[EXTRACTED MATERIAL Boundary: Start]

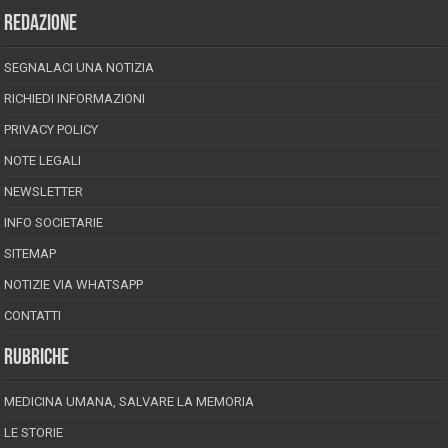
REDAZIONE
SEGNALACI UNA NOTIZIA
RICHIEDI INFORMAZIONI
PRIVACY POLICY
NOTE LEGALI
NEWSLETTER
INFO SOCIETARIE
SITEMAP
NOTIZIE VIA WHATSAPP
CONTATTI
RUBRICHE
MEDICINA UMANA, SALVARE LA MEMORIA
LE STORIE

[EXTRACTED MATERIAL Boundary: End]
[EXTRACTED MATERIAL Boundary: Start]

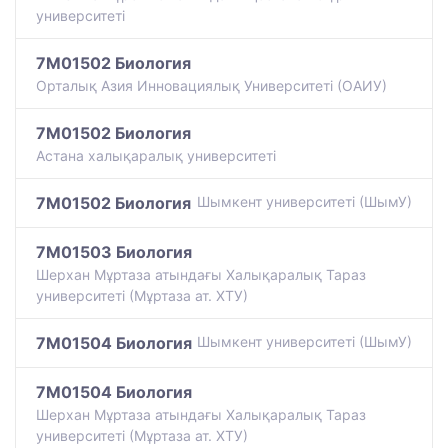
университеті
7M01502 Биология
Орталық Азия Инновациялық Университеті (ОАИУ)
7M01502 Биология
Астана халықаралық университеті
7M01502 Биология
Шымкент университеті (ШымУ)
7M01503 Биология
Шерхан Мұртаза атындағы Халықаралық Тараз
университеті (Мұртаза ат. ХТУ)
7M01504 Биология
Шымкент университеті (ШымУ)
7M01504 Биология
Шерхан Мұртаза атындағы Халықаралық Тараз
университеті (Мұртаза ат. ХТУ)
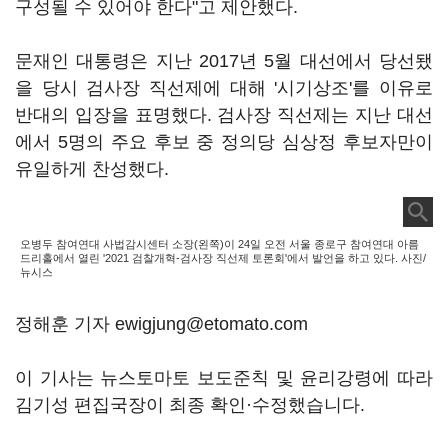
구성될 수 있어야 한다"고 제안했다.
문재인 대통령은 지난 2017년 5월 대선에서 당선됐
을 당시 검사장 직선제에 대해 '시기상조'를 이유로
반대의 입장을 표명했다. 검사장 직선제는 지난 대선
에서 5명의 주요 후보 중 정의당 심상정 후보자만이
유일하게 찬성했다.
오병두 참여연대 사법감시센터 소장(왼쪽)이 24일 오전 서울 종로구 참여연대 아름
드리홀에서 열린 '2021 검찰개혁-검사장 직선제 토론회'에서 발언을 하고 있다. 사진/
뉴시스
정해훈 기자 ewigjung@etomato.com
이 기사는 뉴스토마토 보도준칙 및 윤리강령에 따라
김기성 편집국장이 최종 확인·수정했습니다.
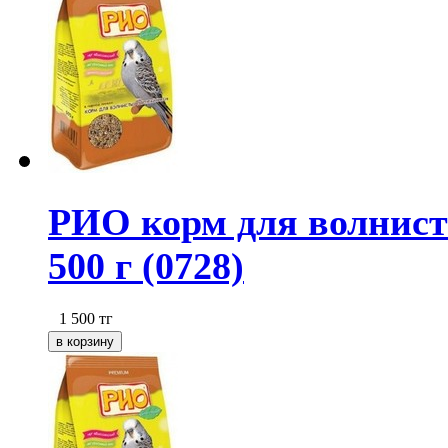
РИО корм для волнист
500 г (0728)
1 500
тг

[EXTRACTED MATERIAL Boundary: End]
[EXTRACTED MATERIAL Boundary: Start]

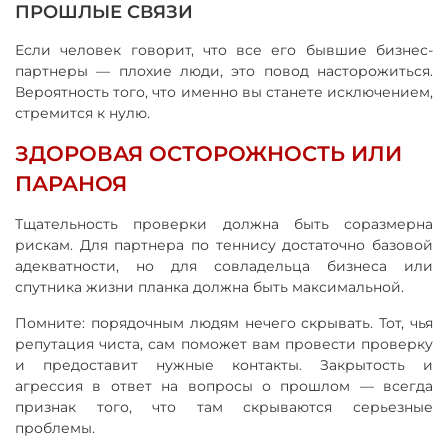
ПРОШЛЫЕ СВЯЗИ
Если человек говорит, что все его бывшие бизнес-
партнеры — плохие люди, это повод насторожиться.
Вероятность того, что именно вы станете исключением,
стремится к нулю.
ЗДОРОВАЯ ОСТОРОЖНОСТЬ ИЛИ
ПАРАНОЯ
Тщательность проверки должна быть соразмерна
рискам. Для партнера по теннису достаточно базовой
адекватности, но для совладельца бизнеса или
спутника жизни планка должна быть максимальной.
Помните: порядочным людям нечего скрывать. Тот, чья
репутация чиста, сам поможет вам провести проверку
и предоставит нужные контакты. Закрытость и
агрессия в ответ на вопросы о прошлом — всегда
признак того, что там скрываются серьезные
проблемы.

[EXTRACTED MATERIAL Boundary: End]

> **WORK ITEM**
What lines in the data include the string "того"? Copy each one.

> **EXERCISE RESULT**
Вероятность того, что именно вы станете исключением,
признак того, что там скрываются серьезные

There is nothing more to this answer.